Extracted page text data:

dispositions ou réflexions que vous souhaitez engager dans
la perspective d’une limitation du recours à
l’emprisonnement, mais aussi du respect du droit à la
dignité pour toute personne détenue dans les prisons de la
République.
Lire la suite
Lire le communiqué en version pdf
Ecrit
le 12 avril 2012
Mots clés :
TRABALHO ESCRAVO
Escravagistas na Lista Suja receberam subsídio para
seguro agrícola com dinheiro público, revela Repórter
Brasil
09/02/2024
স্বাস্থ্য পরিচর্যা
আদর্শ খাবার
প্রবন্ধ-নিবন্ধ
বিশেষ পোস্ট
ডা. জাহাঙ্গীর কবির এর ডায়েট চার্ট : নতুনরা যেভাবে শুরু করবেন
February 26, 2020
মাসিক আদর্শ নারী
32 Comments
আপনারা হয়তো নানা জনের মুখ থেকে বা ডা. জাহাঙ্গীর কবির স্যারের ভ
---
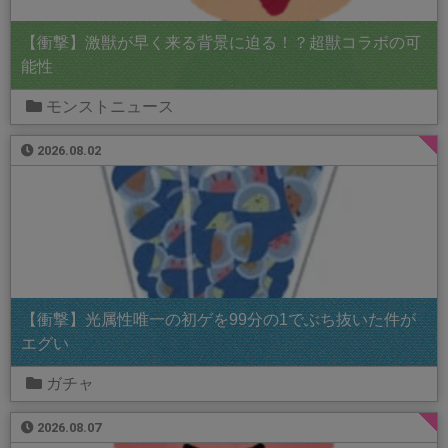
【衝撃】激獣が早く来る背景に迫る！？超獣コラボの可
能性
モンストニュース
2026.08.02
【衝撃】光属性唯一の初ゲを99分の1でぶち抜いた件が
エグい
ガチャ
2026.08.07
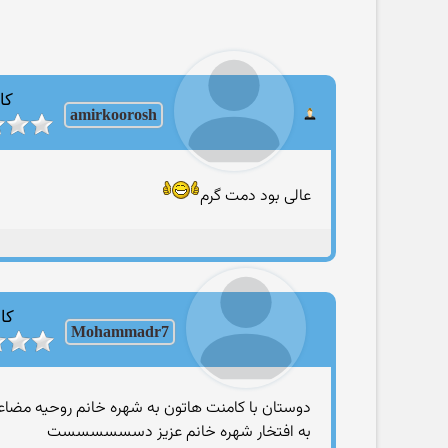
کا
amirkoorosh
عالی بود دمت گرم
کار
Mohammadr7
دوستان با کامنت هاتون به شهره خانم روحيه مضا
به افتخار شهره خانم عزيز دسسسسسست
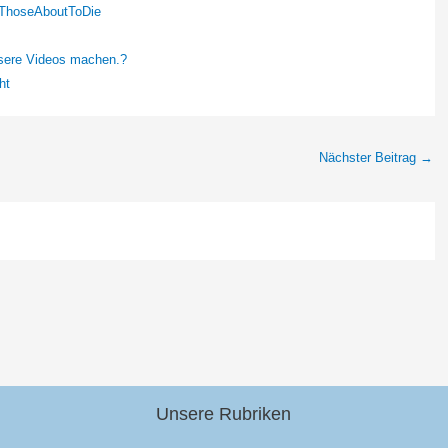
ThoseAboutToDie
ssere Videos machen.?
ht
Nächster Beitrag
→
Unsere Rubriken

WORK INSTRUCTIONS
Within the data above, the span starting at the line containing "dispositions ou réflexions" and ending at the line containing "আপনারা হয়তো নানা" is to be retyped exactly, with no other lines.

WRITTEN RESPONSE
dispositions ou réflexions que vous souhaitez engager dans
la perspective d’une limitation du recours à
l’emprisonnement, mais aussi du respect du droit à la
dignité pour toute personne détenue dans les prisons de la
République.
Lire la suite
Lire le communiqué en version pdf
Ecrit
le 12 avril 2012
Mots clés :
TRABALHO ESCRAVO
Escravagistas na Lista Suja receberam subsídio para
seguro agrícola com dinheiro público, revela Repórter
Brasil
09/02/2024
স্বাস্থ্য পরিচর্যা
আদর্শ খাবার
প্রবন্ধ-নিবন্ধ
বিশেষ পোস্ট
ডা. জাহাঙ্গীর কবির এর ডায়েট চার্ট : নতুনরা যেভাবে শুরু করবেন
February 26, 2020
মাসিক আদর্শ নারী
32 Comments
আপনারা হয়তো নানা জনের মুখ থেকে বা ডা. জাহাঙ্গীর কবির স্যারের ভ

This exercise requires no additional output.